3.2 Evaluating and timing the algorithms

In [6]:
import time

#Generating a random ordering
np.random.seed(1)
random_ordering=deepcopy(items)
np.random.shuffle(random_ordering)

start_time = time.time()
greedy_rank=greedy_ranking(random_ordering,aggregated_preferences)
time_greedy_rank=time.time() - start_time

np.random.seed(1)
random.seed(1)
start_time = time.time()
ks_rank=kwiksort_multiple_runs(random_ordering,aggregated_preferences,runs=10000)
time_kwiksort=time.time() - start_time

np.random.seed(1)
random.seed(1)
start_time = time.time()
pr_rank=pagerank(random_ordering,aggregated_preferences)
time_pagerank=time.time() - start_time

np.random.seed(1)
random.seed(1)
start_time = time.time()
cvxrelax_rank=cvx_relaxation(random_ordering,aggregated_preferences)
time_cvxrelax=time.time() - start_time

start_time = time.time()
mc_rank=minconflict(random_ordering,aggregated_preferences)
time_minconflict=time.time() - start_time

np.random.seed(1)
random.seed(1)
start_time = time.time()
rs_rank=random_swaps(random_ordering,aggregated_preferences,iterations=50000)
time_random_swaps=time.time() - start_time

np.random.seed(1)
random.seed(1)
start_time = time.time()
mh_rank=metropolis_hastings(random_ordering,aggregated_preferences,iterations=50000,explore_fact=8)
time_metropolis=time.time() - start_time

lst_scores={'Greedy Ranking':list_score(greedy_rank,aggregated_preferences),
            'Kwik-Sort (10,000 trials)':list_score(ks_rank,aggregated_preferences),
            'PageRank (tuned epsilon)':list_score(pr_rank,aggregated_preferences),
            'Convex relaxation':list_score(cvxrelax_rank,aggregated_preferences),
            'Min-Conflict':list_score(mc_rank,aggregated_preferences),
            'Random Swaps':list_score(rs_rank,aggregated_preferences),
            'Metropolis-Hastings Swapping':list_score(mh_rank,aggregated_preferences)
           }
lst_times={'Greedy Ranking':time_greedy_rank,
            'Kwik-Sort (10,000 trials)':time_kwiksort,
            'PageRank (tuned epsilon)':time_pagerank,
            'Convex relaxation':time_cvxrelax,
            'Min-Conflict':time_minconflict,
            'Random Swaps':time_random_swaps,
            'Metropolis-Hastings Swapping':time_metropolis
           }

eval_df=pd.DataFrame.from_dict(lst_scores,orient='index').rename(columns={0:'Score'}).sort_values('Score',ascending=False)
runtimes=pd.DataFrame.from_dict(lst_times,orient='index').rename(columns={0:'Time (seconds)'})
eval_df.join(runtimes)
Out[6]:
Score Time (seconds)
Metropolis-Hastings Swapping 748 7.144304
Min-Conflict 734 1.773097
Random Swaps 728 20.773540
Kwik-Sort (10,000 trials) 722 7.611491
Convex relaxation 714 1.228070
PageRank (tuned epsilon) 660 0.081005
Greedy Ranking 650 0.006000

4. Comparing these orderings to the simulation's underlying order

Since these incomplete pairwise preferences were generated from a complete ranked list, it’s possible to evaluate them also in terms of how similar the order that they output is to the real ranking (in this case, we know it because we generated these samples from it plus a small disturbance to account for user preferences, but in a real situation, this ranking wouldn’t be available).

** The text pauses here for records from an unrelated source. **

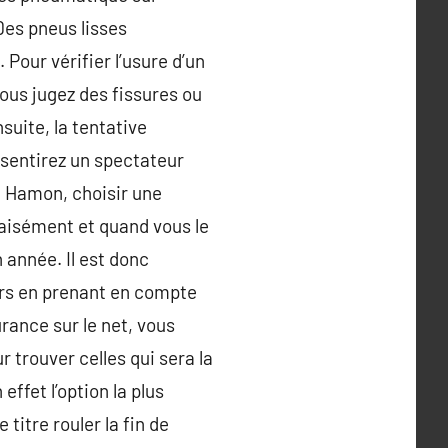
Des pneus lisses
Pour vérifier l’usure d’un
vous jugez des fissures ou
nsuite, la tentative
s sentirez un spectateur
oi Hamon, choisir une
s aisément et quand vous le
 année. Il est donc
ours en prenant en compte
rance sur le net, vous
trouver celles qui sera la
ffet l’option la plus
titre rouler la fin de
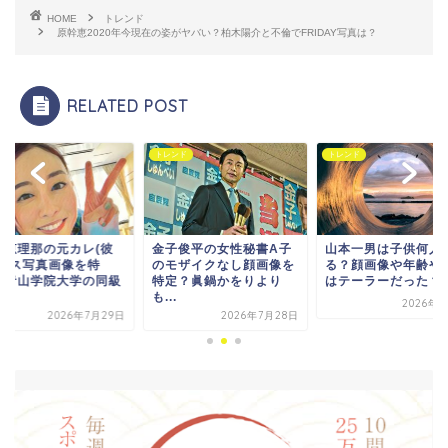
HOME
トレンド
原幹恵2020年今現在の姿がヤバい？柏木陽介と不倫でFRIDAY写真は？
RELATED POST
ンド
トレンド
芸能人
子俊平の女性秘書A子
山本一男は子供何人い
新井恵理那の元カレ(
モザイクなし顔画像を
る？顔画像や年齢や職業
氏)キス写真画像を特
定？眞鍋かをりより
はテーラーだった？
定？青山学院大学の
.
生...
2026年8月1日
2026年7月28日
2026年7月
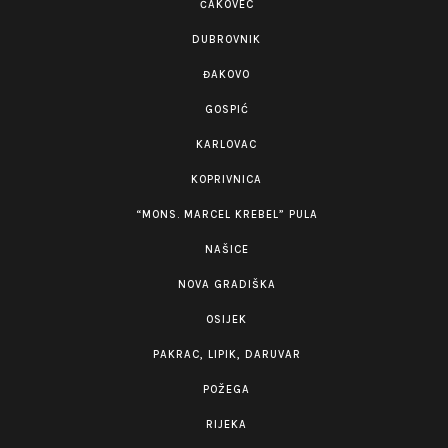
ČAKOVEC
DUBROVNIK
ĐAKOVO
GOSPIĆ
KARLOVAC
KOPRIVNICA
“MONS. MARCEL KREBEL” PULA
NAŠICE
NOVA GRADIŠKA
OSIJEK
PAKRAC, LIPIK, DARUVAR
POŽEGA
RIJEKA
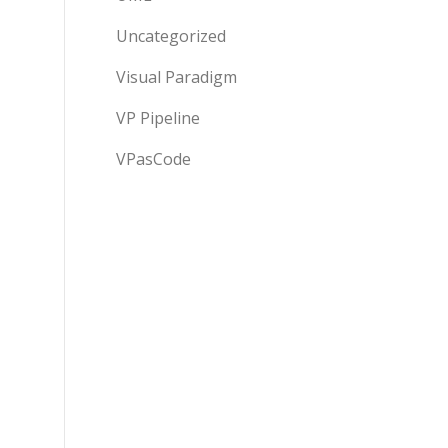
Uncategorized
Visual Paradigm
VP Pipeline
VPasCode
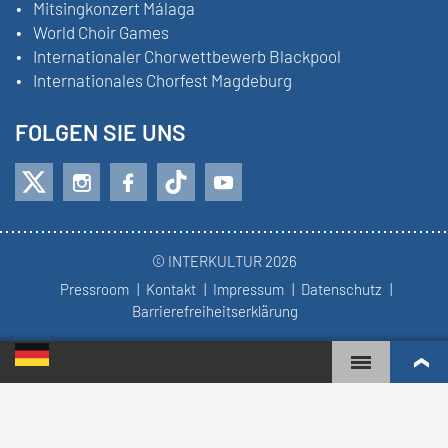
Mitsingkonzert Málaga
World Choir Games
Internationaler Chorwettbewerb Blackpool
Internationales Chorfest Magdeburg
FOLGEN SIE UNS
© INTERKULTUR 2026
Pressroom
Kontakt
Impressum
Datenschutz
Barrierefreiheitserklärung
WORLD CHOIR GAMES
WELTRANGLISTE
AKTIVSTE CHÖRE
WETTBEWERBSERGEBNISSE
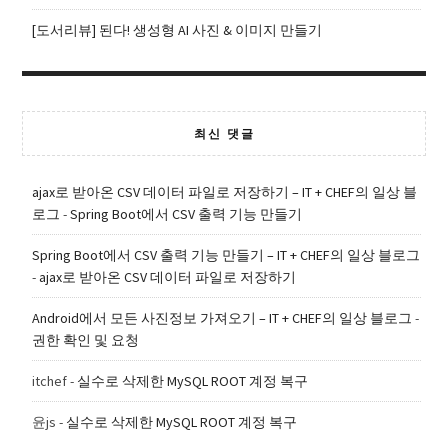
[도서리뷰] 된다! 생성형 AI 사진 & 이미지 만들기
최신 댓글
ajax로 받아온 CSV 데이터 파일로 저장하기 – IT + CHEF의 일상 블
로그
-
Spring Boot에서 CSV 출력 기능 만들기
Spring Boot에서 CSV 출력 기능 만들기 – IT + CHEF의 일상 블로그
-
ajax로 받아온 CSV 데이터 파일로 저장하기
Android에서 모든 사진정보 가져오기 – IT + CHEF의 일상 블로그
-
권한 확인 및 요청
itchef
-
실수로 삭제한 MySQL ROOT 계정 복구
윤js
-
실수로 삭제한 MySQL ROOT 계정 복구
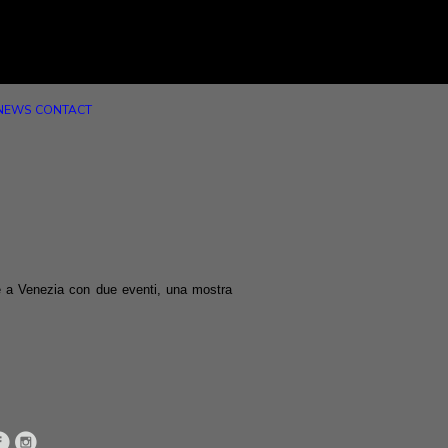
NEWS
CONTACT
nte a Venezia con due eventi, una mostra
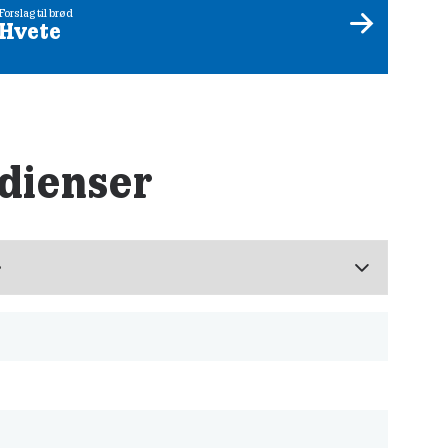
Forslag til brød
Hvete
dienser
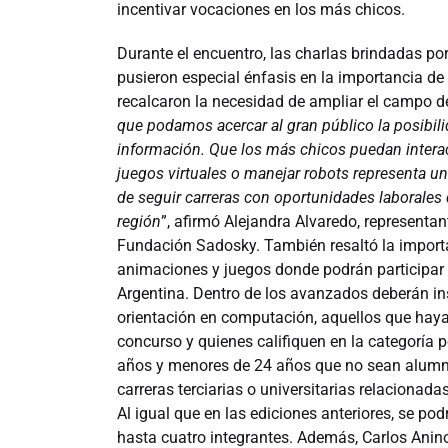
incentivar vocaciones en los más chicos.
Durante el encuentro, las charlas brindadas por
pusieron especial énfasis en la importancia de
recalcaron la necesidad de ampliar el campo de
que podamos acercar al gran público la posibil
información. Que los más chicos puedan interac
juegos virtuales o manejar robots representa un
de seguir carreras con oportunidades laborales 
región
”, afirmó Alejandra Alvaredo, representan
Fundación Sadosky. También resaltó la importa
animaciones y juegos donde podrán participar
Argentina. Dentro de los avanzados deberán in
orientación en computación, aquellos que hayan 
concurso y quienes califiquen en la categoría 
años y menores de 24 años que no sean alumno
carreras terciarias o universitarias relaciona
Al igual que en las ediciones anteriores, se po
hasta cuatro integrantes. Además, Carlos Anino, 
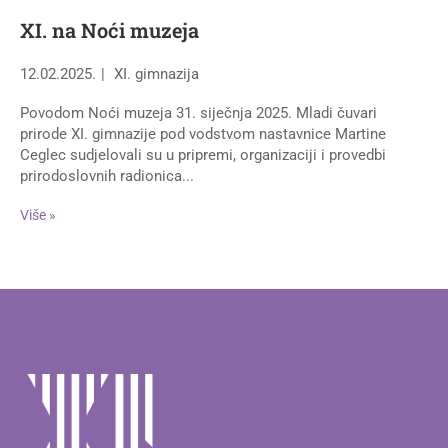
XI. na Noći muzeja
12.02.2025.
XI. gimnazija
Povodom Noći muzeja 31. siječnja 2025. Mladi čuvari
prirode XI. gimnazije pod vodstvom nastavnice Martine
Ceglec sudjelovali su u pripremi, organizaciji i provedbi
prirodoslovnih radionica...
Više »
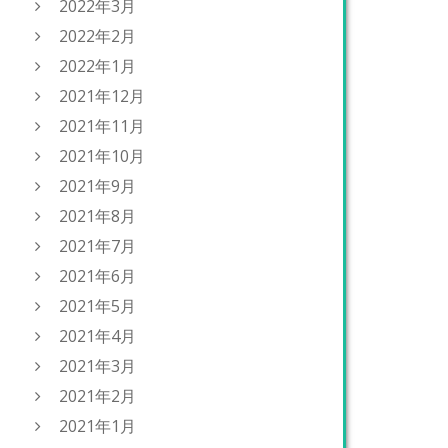
2022年3月
2022年2月
2022年1月
2021年12月
2021年11月
2021年10月
2021年9月
2021年8月
2021年7月
2021年6月
2021年5月
2021年4月
2021年3月
2021年2月
2021年1月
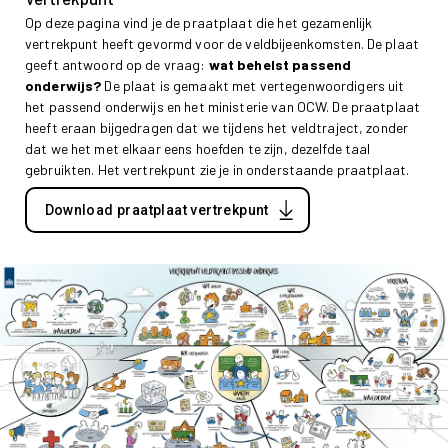
Op deze pagina vind je de praatplaat die het gezamenlijk
vertrekpunt heeft gevormd voor de veldbijeenkomsten. De plaat
geeft antwoord op de vraag:
wat behelst passend
onderwijs?
De plaat is gemaakt met vertegenwoordigers uit
het passend onderwijs en het ministerie van OCW. De praatplaat
heeft eraan bijgedragen dat we tijdens het veldtraject, zonder
dat we het met elkaar eens hoefden te zijn, dezelfde taal
gebruikten. Het vertrekpunt zie je in onderstaande praatplaat.
Download praatplaat vertrekpunt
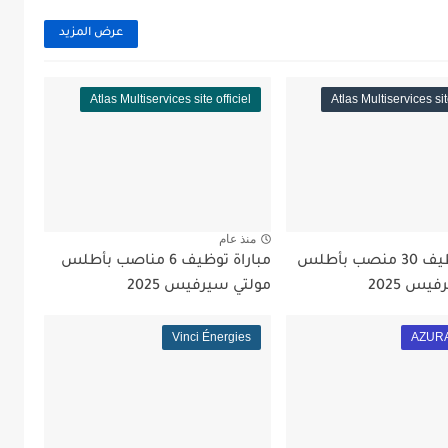
عرض المزيد
Atlas Multiservices site officiel
Atlas Multiservices sit
منذ عام
مباراة توظيف 30 منصب بأطلس
مباراة توظيف 6 مناصب بأطلس
يس 2025
مولتي سيرفيس 2025
Vinci Énergies
AZURA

Some good criteria for comparing one ranked list to another are:

  • The fraction of pairs ranked in same order relative to each other (e.g. if A is ranked above B in both lists, that pair adds to their similarity, whereas if A is ranked above B in one while B is ranked above A in another, it doesn’t add to their similarity).
  • Symmetric AP correlation, described in A new rank correlation coefficient for information retrieval.

4.1 Defining the metrics

In [7]:
#implementing useful metrics
def fraction_conc_pairs(list1,list2):
    pairs_list1=set()
    for i in range(len(list1)-1):
        for j in range (i+1,len(list1)):
            pairs_list1.add((list1[i],list1[j]))
            
    p=0
    q=0
    for i in range(len(list2)-1):
        for j in range (i+1,len(list2)):
            if (list2[i],list2[j]) in pairs_list1:
                p+=1
            else:
                q+=1
    return p/(p+q)

def ap_cor(list1,list2):
    pairs_list2=set()
    p_prime=0
    for i in range(len(list2)-1):
        for j in range (i+1,len(list2)):
            pairs_list2.add((list2[i],list2[j]))
    
    for i in range(1,len(list1)):
        for j in range(i):
            if (list1[j],list1[i]) in pairs_list2:
                c=1
            else:
                c=0
            p_prime+=c/i
    p_prime=p_prime/(len(list1)-1)
    return p_prime-(1-p_prime)

def sym_ap_cor(list1,list2):
    return (ap_cor(list1,list2)+ap_cor(list2,list1))/2

4.2 Evaluating the orderings

In [8]:
best_theoretical_order=list(np.argsort(-item_goodness))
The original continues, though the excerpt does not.